> [Supplied entries]:
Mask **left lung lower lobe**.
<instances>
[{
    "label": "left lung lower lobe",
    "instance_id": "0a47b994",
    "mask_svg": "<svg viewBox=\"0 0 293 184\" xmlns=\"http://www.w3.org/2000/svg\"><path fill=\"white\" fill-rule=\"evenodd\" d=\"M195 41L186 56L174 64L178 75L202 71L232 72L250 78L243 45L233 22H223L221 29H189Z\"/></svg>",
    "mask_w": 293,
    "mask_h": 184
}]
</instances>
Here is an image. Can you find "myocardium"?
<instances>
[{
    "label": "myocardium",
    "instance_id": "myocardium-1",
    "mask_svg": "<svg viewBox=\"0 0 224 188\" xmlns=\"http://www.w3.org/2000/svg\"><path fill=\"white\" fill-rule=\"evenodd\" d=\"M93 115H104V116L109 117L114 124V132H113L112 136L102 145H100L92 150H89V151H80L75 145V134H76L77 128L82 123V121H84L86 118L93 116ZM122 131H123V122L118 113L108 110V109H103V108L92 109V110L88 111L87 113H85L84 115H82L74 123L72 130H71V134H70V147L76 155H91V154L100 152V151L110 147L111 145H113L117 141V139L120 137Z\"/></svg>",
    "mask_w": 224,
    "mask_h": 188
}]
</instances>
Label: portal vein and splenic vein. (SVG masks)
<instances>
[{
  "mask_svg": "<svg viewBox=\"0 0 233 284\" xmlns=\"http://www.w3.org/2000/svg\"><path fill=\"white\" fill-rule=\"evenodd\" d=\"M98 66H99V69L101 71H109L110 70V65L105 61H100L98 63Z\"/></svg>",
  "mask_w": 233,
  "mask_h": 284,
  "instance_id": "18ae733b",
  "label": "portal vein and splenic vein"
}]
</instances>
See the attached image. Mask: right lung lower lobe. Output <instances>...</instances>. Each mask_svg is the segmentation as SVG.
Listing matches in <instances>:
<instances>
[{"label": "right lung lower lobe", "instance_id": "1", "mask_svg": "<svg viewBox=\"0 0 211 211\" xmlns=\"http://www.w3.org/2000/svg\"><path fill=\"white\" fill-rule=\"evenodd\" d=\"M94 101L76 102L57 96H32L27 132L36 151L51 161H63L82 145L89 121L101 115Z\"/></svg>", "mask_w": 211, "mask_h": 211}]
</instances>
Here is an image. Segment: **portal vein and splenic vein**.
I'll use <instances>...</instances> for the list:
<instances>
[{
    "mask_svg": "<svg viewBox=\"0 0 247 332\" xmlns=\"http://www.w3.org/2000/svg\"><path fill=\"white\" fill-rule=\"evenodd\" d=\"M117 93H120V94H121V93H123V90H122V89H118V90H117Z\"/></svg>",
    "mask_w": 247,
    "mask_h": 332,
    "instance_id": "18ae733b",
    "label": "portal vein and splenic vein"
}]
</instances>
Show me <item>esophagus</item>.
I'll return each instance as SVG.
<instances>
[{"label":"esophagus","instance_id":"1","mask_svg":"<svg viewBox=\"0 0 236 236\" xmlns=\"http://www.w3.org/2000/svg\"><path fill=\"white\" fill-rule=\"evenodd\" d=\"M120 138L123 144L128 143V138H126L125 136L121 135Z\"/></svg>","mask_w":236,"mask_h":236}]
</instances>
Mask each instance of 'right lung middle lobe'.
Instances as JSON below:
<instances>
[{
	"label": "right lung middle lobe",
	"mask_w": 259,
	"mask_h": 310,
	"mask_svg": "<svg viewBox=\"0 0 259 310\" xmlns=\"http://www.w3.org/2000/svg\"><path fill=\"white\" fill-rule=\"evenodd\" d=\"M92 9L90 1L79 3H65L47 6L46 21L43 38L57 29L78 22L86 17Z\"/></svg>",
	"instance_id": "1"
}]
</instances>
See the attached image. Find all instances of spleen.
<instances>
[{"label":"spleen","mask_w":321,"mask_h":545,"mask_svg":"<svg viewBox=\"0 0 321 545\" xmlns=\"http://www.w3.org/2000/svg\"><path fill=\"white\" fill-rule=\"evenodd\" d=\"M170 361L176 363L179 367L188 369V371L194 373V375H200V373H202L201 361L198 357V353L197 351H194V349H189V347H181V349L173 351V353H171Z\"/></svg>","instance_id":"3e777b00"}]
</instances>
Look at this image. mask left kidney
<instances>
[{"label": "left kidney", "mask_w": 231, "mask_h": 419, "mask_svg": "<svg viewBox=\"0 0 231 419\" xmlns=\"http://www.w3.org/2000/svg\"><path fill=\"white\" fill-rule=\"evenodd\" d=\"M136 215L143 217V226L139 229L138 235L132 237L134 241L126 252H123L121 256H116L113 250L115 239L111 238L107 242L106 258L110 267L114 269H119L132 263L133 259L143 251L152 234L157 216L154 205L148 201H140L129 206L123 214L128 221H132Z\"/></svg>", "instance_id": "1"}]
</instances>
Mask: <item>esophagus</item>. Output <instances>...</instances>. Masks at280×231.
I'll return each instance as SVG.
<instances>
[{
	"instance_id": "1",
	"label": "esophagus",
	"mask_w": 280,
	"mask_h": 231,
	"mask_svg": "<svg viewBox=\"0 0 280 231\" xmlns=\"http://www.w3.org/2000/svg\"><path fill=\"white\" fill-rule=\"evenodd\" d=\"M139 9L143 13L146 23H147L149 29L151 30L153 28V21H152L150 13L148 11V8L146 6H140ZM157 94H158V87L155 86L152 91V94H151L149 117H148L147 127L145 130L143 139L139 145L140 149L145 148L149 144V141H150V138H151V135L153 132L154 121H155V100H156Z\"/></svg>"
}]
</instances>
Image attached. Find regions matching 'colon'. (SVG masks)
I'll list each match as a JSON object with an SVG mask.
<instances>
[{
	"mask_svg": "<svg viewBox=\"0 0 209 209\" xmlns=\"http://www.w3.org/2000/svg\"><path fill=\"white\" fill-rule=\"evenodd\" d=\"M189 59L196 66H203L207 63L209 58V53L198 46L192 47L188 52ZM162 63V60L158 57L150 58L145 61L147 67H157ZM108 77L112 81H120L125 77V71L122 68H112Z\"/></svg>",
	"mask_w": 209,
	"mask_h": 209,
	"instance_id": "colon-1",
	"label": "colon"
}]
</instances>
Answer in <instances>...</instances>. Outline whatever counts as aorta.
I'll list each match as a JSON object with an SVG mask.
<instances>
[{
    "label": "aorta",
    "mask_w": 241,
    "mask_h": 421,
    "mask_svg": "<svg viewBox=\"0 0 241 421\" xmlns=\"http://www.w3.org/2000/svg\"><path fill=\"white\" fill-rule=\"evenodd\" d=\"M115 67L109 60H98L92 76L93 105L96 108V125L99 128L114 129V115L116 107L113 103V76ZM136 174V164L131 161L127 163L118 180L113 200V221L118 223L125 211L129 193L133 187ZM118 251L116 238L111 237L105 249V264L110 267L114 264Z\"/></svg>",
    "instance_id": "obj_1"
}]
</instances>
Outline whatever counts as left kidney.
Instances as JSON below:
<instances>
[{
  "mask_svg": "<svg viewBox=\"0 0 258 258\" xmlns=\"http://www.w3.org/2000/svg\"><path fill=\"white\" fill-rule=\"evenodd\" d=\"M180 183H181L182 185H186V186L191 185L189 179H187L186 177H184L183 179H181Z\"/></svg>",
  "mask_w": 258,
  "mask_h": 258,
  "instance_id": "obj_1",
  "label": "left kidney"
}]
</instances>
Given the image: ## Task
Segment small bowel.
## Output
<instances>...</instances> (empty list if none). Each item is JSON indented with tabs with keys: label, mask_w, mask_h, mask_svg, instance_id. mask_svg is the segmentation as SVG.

> [Exercise objective]:
Whatever appears in the records must be returned exactly.

> [Task answer]:
Mask **left lung lower lobe**.
<instances>
[{
    "label": "left lung lower lobe",
    "instance_id": "0a47b994",
    "mask_svg": "<svg viewBox=\"0 0 293 184\" xmlns=\"http://www.w3.org/2000/svg\"><path fill=\"white\" fill-rule=\"evenodd\" d=\"M195 41L186 56L174 64L178 75L202 71L232 72L250 78L243 45L233 22H223L221 29H189Z\"/></svg>",
    "mask_w": 293,
    "mask_h": 184
}]
</instances>
Here is an image. Can you find "myocardium"?
<instances>
[{
    "label": "myocardium",
    "instance_id": "myocardium-1",
    "mask_svg": "<svg viewBox=\"0 0 224 188\" xmlns=\"http://www.w3.org/2000/svg\"><path fill=\"white\" fill-rule=\"evenodd\" d=\"M93 115H104V116L109 117L114 124V132H113L112 136L102 145H100L92 150H89V151H80L75 145V134H76L77 128L82 123V121H84L86 118L93 116ZM122 131H123V122L118 113L108 110V109H103V108L92 109V110L88 111L87 113H85L84 115H82L74 123L72 130H71V134H70V147L76 155H91V154L100 152V151L110 147L111 145H113L117 141V139L120 137Z\"/></svg>",
    "mask_w": 224,
    "mask_h": 188
}]
</instances>
Label: portal vein and splenic vein. (SVG masks)
<instances>
[{
  "mask_svg": "<svg viewBox=\"0 0 233 284\" xmlns=\"http://www.w3.org/2000/svg\"><path fill=\"white\" fill-rule=\"evenodd\" d=\"M98 66H99V69L101 71H109L110 70V65L105 61H100L98 63Z\"/></svg>",
  "mask_w": 233,
  "mask_h": 284,
  "instance_id": "18ae733b",
  "label": "portal vein and splenic vein"
}]
</instances>
See the attached image. Mask: right lung lower lobe. Output <instances>...</instances>. Each mask_svg is the segmentation as SVG.
Listing matches in <instances>:
<instances>
[{"label": "right lung lower lobe", "instance_id": "1", "mask_svg": "<svg viewBox=\"0 0 211 211\" xmlns=\"http://www.w3.org/2000/svg\"><path fill=\"white\" fill-rule=\"evenodd\" d=\"M94 101L76 102L57 96H32L27 132L36 151L51 161H63L82 145L89 121L101 115Z\"/></svg>", "mask_w": 211, "mask_h": 211}]
</instances>
Here is an image. Segment: **portal vein and splenic vein**.
I'll use <instances>...</instances> for the list:
<instances>
[{
    "mask_svg": "<svg viewBox=\"0 0 247 332\" xmlns=\"http://www.w3.org/2000/svg\"><path fill=\"white\" fill-rule=\"evenodd\" d=\"M117 93H120V94H121V93H123V90H122V89H118V90H117Z\"/></svg>",
    "mask_w": 247,
    "mask_h": 332,
    "instance_id": "18ae733b",
    "label": "portal vein and splenic vein"
}]
</instances>
Show me <item>esophagus</item>.
I'll return each instance as SVG.
<instances>
[{"label":"esophagus","instance_id":"1","mask_svg":"<svg viewBox=\"0 0 236 236\" xmlns=\"http://www.w3.org/2000/svg\"><path fill=\"white\" fill-rule=\"evenodd\" d=\"M120 138L123 144L128 143V138H126L125 136L121 135Z\"/></svg>","mask_w":236,"mask_h":236}]
</instances>
Mask each instance of 'right lung middle lobe'.
Instances as JSON below:
<instances>
[{
	"label": "right lung middle lobe",
	"mask_w": 259,
	"mask_h": 310,
	"mask_svg": "<svg viewBox=\"0 0 259 310\" xmlns=\"http://www.w3.org/2000/svg\"><path fill=\"white\" fill-rule=\"evenodd\" d=\"M92 9L90 1L79 3H65L47 6L46 21L43 38L57 29L78 22L86 17Z\"/></svg>",
	"instance_id": "1"
}]
</instances>
See the attached image. Find all instances of spleen.
<instances>
[{"label":"spleen","mask_w":321,"mask_h":545,"mask_svg":"<svg viewBox=\"0 0 321 545\" xmlns=\"http://www.w3.org/2000/svg\"><path fill=\"white\" fill-rule=\"evenodd\" d=\"M170 361L176 363L179 367L188 369V371L194 373V375H200V373H202L201 361L198 357V353L197 351H194V349H189V347H181V349L173 351V353H171Z\"/></svg>","instance_id":"3e777b00"}]
</instances>
Look at this image. mask left kidney
<instances>
[{"label": "left kidney", "mask_w": 231, "mask_h": 419, "mask_svg": "<svg viewBox=\"0 0 231 419\" xmlns=\"http://www.w3.org/2000/svg\"><path fill=\"white\" fill-rule=\"evenodd\" d=\"M136 215L143 217V226L139 229L138 235L132 237L134 241L126 252H123L121 256H116L113 250L115 239L111 238L107 242L106 258L110 267L114 269H119L132 263L133 259L143 251L152 234L157 216L154 205L148 201H140L129 206L123 214L128 221H132Z\"/></svg>", "instance_id": "1"}]
</instances>
Mask: <item>esophagus</item>. Output <instances>...</instances>. Masks at280×231.
I'll return each instance as SVG.
<instances>
[{
	"instance_id": "1",
	"label": "esophagus",
	"mask_w": 280,
	"mask_h": 231,
	"mask_svg": "<svg viewBox=\"0 0 280 231\" xmlns=\"http://www.w3.org/2000/svg\"><path fill=\"white\" fill-rule=\"evenodd\" d=\"M139 9L143 13L146 23H147L149 29L151 30L153 28V21H152L150 13L148 11V8L146 6H140ZM157 94H158V87L155 86L152 91V94H151L149 117H148L147 127L145 130L143 139L139 145L140 149L145 148L149 144V141H150V138H151V135L153 132L154 121H155V100H156Z\"/></svg>"
}]
</instances>
Image attached. Find regions matching 'colon'. (SVG masks)
I'll list each match as a JSON object with an SVG mask.
<instances>
[{
	"mask_svg": "<svg viewBox=\"0 0 209 209\" xmlns=\"http://www.w3.org/2000/svg\"><path fill=\"white\" fill-rule=\"evenodd\" d=\"M189 59L196 66H203L207 63L209 58V53L198 46L192 47L188 52ZM162 63V60L158 57L150 58L145 61L147 67H157ZM108 77L112 81H120L125 77V71L122 68H112Z\"/></svg>",
	"mask_w": 209,
	"mask_h": 209,
	"instance_id": "colon-1",
	"label": "colon"
}]
</instances>
Answer in <instances>...</instances>. Outline whatever counts as aorta.
I'll list each match as a JSON object with an SVG mask.
<instances>
[{
    "label": "aorta",
    "mask_w": 241,
    "mask_h": 421,
    "mask_svg": "<svg viewBox=\"0 0 241 421\" xmlns=\"http://www.w3.org/2000/svg\"><path fill=\"white\" fill-rule=\"evenodd\" d=\"M115 67L109 60H98L92 76L93 105L96 108V125L99 128L114 129V115L116 107L113 103V76ZM136 174V164L131 161L127 163L118 180L113 200V221L118 223L125 211L129 193L133 187ZM118 251L116 238L111 237L105 249V264L110 267L114 264Z\"/></svg>",
    "instance_id": "obj_1"
}]
</instances>
Outline whatever counts as left kidney.
Instances as JSON below:
<instances>
[{
  "mask_svg": "<svg viewBox=\"0 0 258 258\" xmlns=\"http://www.w3.org/2000/svg\"><path fill=\"white\" fill-rule=\"evenodd\" d=\"M180 183H181L182 185H186V186L191 185L189 179H187L186 177H184L183 179H181Z\"/></svg>",
  "mask_w": 258,
  "mask_h": 258,
  "instance_id": "obj_1",
  "label": "left kidney"
}]
</instances>
Given the image: ## Task
Segment small bowel.
## Output
<instances>...</instances> (empty list if none). Each item is JSON indented with tabs with keys: label, mask_w, mask_h, mask_svg, instance_id. mask_svg is the segmentation as SVG.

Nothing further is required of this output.